How to :: create a date column in your data source from your file name

Note

This will happen in the augment.py file.

What’s that ?

Let say you receive everyday a new data file, containing the last day of data that need to be added to your exisiting domain/data source. For some reason, you don’t have a date column in the file you receive.
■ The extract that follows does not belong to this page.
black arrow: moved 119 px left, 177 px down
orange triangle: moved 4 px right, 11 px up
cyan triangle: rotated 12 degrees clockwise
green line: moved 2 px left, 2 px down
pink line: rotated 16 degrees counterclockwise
In this scenario, you are using the match: true option in the etl_config.cson file. See the doc here

Here is a tuto on how to do this in the augment.py file.

Configuration

⚠️ This should be added in the def augment (dfs) section

def augment(dfs):
    ### This step populates a new domain with all your file matching a certain naming convention
    ### i.e: maintenance-20180222
    df_my_domain = dfs.pop('my_domain-{date}')
    ### This step creates a 'DATE_FICHIER' with the file name
    df_my_domain = df_my_domain.rename(columns={'__match__': 'DATE_FICHIER'})
    ### This step keeps only the date in the column 'DATE_FICHIER', spliting the file name at the -
    ### What's your separator?
    df_my_domain['DATE_FICHIER'] = df_my_domain.DATE_FICHIER.str.split('-', expand=True)[1]
    ### This step creates a datetime format from your file name date
    ### :warning: define your date format in the format='%y%m%d'
    df_my_domain['DATE_FICHIER'] = pd.to_datetime(df_my_domain.DATE_FICHIER.str[:6], format='%y%m%d')
    ## This steps create your domain
    dfs['my_domain'] = df_my_domain
    return dfs

Tada! You’re all set :)